Justice and Mercy: As Relevant Today as Ever
by Father John McCloskey
The late Father Richard Neuhaus spoke of the sex-abuse scandal that broke out almost 10 years ago in the American Church as "The Long Lent." I think he would have been astonished to know not only that it has not completely ended here (although we may finally be in the endgame), but that this sickening plague went viral into Ireland and continental Europe, bringing down not only abusing priests and religious but members of the hierarchy implicated in cover-ups that destroyed families and crippled dioceses. In the U.S., recent sexual scandals have also brought down several well-known media priests familiar to the readers of the Register through radio, television or personal appearances. And scandal has seriously hampered the operations of a well-known modern religious congregation whose late founder sadly was found to be a fraud and accused of several grave sexual crimes.

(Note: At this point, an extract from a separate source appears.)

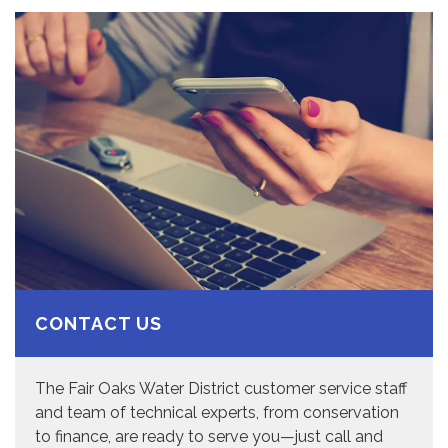
CONTACT US
The Fair Oaks Water District customer service staff
and team of technical experts, from conservation
to finance, are ready to serve you—just call and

This is the background against which we need to look at the interplay of two very important virtues especially relevant for the Catholic laity today: justice and mercy.

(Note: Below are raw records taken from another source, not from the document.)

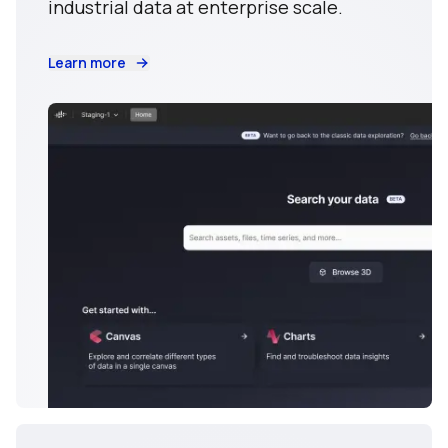
industrial data at enterprise scale.
Learn more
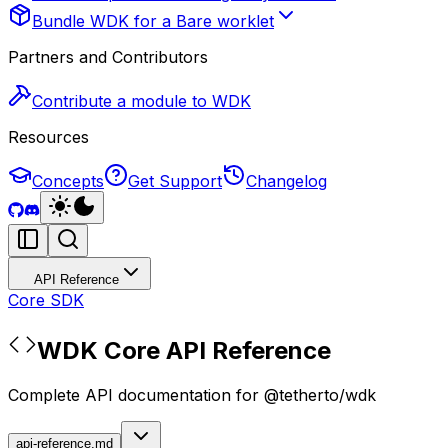
Bundle WDK for a Bare worklet
Partners and Contributors
Contribute a module to WDK
Resources
Concepts
Get Support
Changelog
API Reference
Core SDK
WDK Core API Reference
Complete API documentation for @tetherto/wdk
api-reference.md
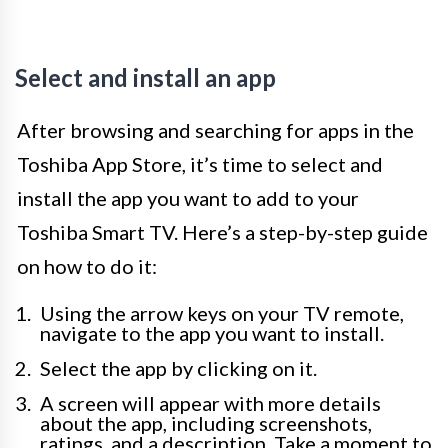
Select and install an app
After browsing and searching for apps in the
Toshiba App Store, it’s time to select and
install the app you want to add to your
Toshiba Smart TV. Here’s a step-by-step guide
on how to do it:
Using the arrow keys on your TV remote,
navigate to the app you want to install.
Select the app by clicking on it.
A screen will appear with more details
about the app, including screenshots,
ratings, and a description. Take a moment to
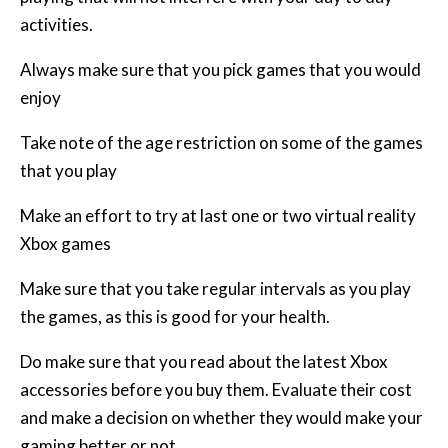
activities.
Always make sure that you pick games that you would
enjoy
Take note of the age restriction on some of the games
that you play
Make an effort to try at last one or two virtual reality
Xbox games
Make sure that you take regular intervals as you play
the games, as this is good for your health.
Do make sure that you read about the latest Xbox
accessories before you buy them. Evaluate their cost
and make a decision on whether they would make your
gaming better or not.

The long history of the Church has seen, as Archbishop Sheen put it, "a thousand Crucifixions and a thousand Resurrections."

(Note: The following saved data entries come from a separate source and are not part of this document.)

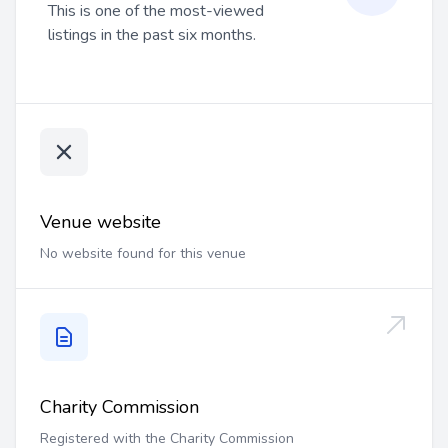
This is one of the most-viewed
listings in the past six months.
Venue website
No website found for this venue
Charity Commission
Registered with the Charity Commission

If I were to propose two principal causes for the priestly sex-abuse scandal, I would point to a profound misapplication of the teachings of the Second Vatican Council and the secularization of the West.
Both coincided with exhaustion from the wars and genocides of the last century, leading people to look for pleasure and security as ends in themselves — and thus making them ripe for the "Dictatorship of Relativism," as Pope Benedict terms it, which inevitably leads to violence, sexual license and (as C.S. Lewis put it) "The Abolition of Man."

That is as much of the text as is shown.